Суворов и Кутузов медленно ехали вдоль рва.
– Глубок, проклятущий!.. – смотрел Кутузов. – Придется бросать по две фашины.
– Да, не меньше, – согласился Суворов.
– У них вон сколько орудий, а у нас маловато…
– До рвов пройдете с колонной в темноте, тихонько, а чуть спуститесь в ров, ихние пушки станут вам не вредны. Тут, Михайло Ларионович, все дело будет решать штык! – уверенно говорил Суворов. – Значит, колонну выведете сюда, к Килийским воротам, – указал он. – Учтите, Мишенька: все ворота в Измаиле завалены камнями и бревнами – пусть солдаты зря не ломают прикладов! Де Рибас поддержит с Дуная. Запорожские лодки, дубы и паромы доставят с острова Чатал полторы тысячи казаков и три с половиною тысячи пехоты. Рибас займет берег, кавальер
[129] и куртину.
[130] Осип Михайлович поможет вам. А вы не упускайте из виду соседнюю казачью колонну Платова: у казаков, помилуй Бог, одни пики!
– Платову будет трудновато! – вздохнул Кутузов.
– Ваша колонна, Михайло Ларионович, и правофланговая генерала Львова – самые важные в штурме. Надеюсь на вас! – сказал на прощание Суворов, протягивая руку Кутузову.
– Будьте спокойны, Александр Васильевич, не выдадим! – ответил Михаил Илларионович, крепко пожимая руку командующего.
Суворов хлестнул коня нагайкой и помчался к себе в лагерь. Кутузов с минуту задумчиво смотрел вслед Александру Васильевичу. Он понимал мысли Суворова. Туртукай, Козлуджи, Кинбурн, Фокшаны, Рымник – славные, достойные дела, но такие же победы бывали и у других полководцев. А вот если Суворов возьмет этот неприступный Измаил, тогда с ним не сможет равняться никто!
Была глубокая ночь, когда Михаил Илларионович, еще раз проверив, все ли у него готово к штурму, подъехал к своей палатке.
В палатке горела свеча.
«Значит, наши сидят не у солдатских костров, а дома», – подумал он.

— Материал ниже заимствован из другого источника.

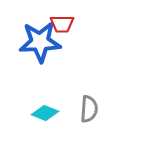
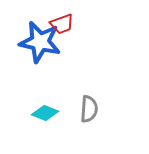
red trapezoid: rotated 20 degrees counterclockwise
blue star: rotated 15 degrees clockwise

Вместе с Кутузовым, кроме его старого приятеля, капитана Павла Андреевича Резвого, жили муж Груни Бибиковой, все такой же лощеный, щеголеватый бригадир Иван Степанович Рибопьер, и простецкая, русская душа – полковник первого батальона егерей Иван Иванович Глебов.
Михаил Илларионович слез с коня и, передав поводья вестовому, вошел в палатку.
У опрокинутой бочки, которая заменяла стол, закусывали Рибопьер и Глебов.
– Зря едите перед боем, господа! – заметил Кутузов. – Легче, если ранят в пустой живот, а не в полный.
– Вы правы, Михайло Ларионович, да коли не поесть перед боем, так и ног не потянешь: измаильские стены вон какие! Когда-то бог приведет позавтракать, – ответил Глебов.
– Милости просим закусить с нами! – услужливо предложил, приятно улыбаясь, Рибопьер.
– Благодарю. Я лучше отдохну; день-деньской на ногах, чертовски устал, – сказал начинавший полнеть Кутузов и прилег на жесткую тростниковую постель.
Молчали. Каждый думал о своем, но все мысли неизбежно сводились к одному.